By Susan Vela
The Cincinnati Enquirer
INDIAN HILL - When they're safely ensconced in their new multimillion-dollar homes, residents of the proposed Abbington Ridge development can sit back and know that they're living on property once part of the historic Peterloon estate.
Tim Hensley, a high-end builder and developer, has purchased an 85-acre parcel of the original estate owned by the Emery family heirs. The taking price? A cool $5.7 million.
Hensley was the high bidder last fall, when the family known for making its fortune in candles and chemicals placed the land on the market.
"It's extremely beautiful," said Hensley, who is vice president of the Home Builders Association of Greater Cincinnati. "It's fully wooded, with mature trees that are 50-plus years. If you walk the property, it's very quiet and very much feels like a park."
Indian Hill planning commissioners agreed to divide the tract into 16 lots, which will range from 3 to 6 acres. Average lot price: $750,000. Twenty acres will be designated green space that will include bridle paths.
Hensley wants to be true to Indian Hill's grand past, when Greater Cincinnati's wealthy purchased property on some of the region's most lush farm land so that they could have their very own summer homes and gentleman farms.

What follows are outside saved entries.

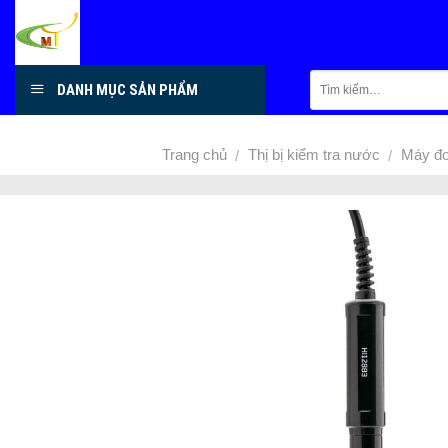
Skip
to
content
DANH MỤC SẢN PHẨM
Trang chủ
Thị bị kiểm tra nước
Máy đ
/
/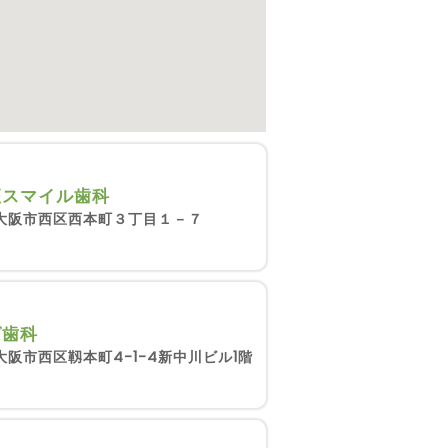
座スマイル歯科
大阪市西区西本町３丁目１－７
ば歯科
大阪市西区靱本町4-1-4新中川ビル1階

A partner in Forest Ridge Properties LLC, Hensley said he's willing to build anything from a ranch-style home to estates with European touches on the acreage off of Humphrey Road. Once built, the individual properties could be worth up to $5 million.
Hensley already has sold roughly half of the lots, which sit on a ridge at the back of the original Peterloon estate. On a winter day, when the trees are stark and bare, residents of the Abbington Ridge development may be able to catch a glimpse of the graceful Georgian-style home that was completed in 1930.
The development already is taking shape. Hensley has been overseeing some initial clearing of the property and construction is expected to begin in July. Owners of the new homes could move in the following summer.
City Manager Mike Burns complimented the Abbington Ridge plans. The developer, he said, adhered to Indian Hill's ordinance to preserve the land's natural resources.
"They way they laid out the subdivision is very much in keeping with," the city's ordinance, he said. Because of that, "it will be a very attractive development," he said.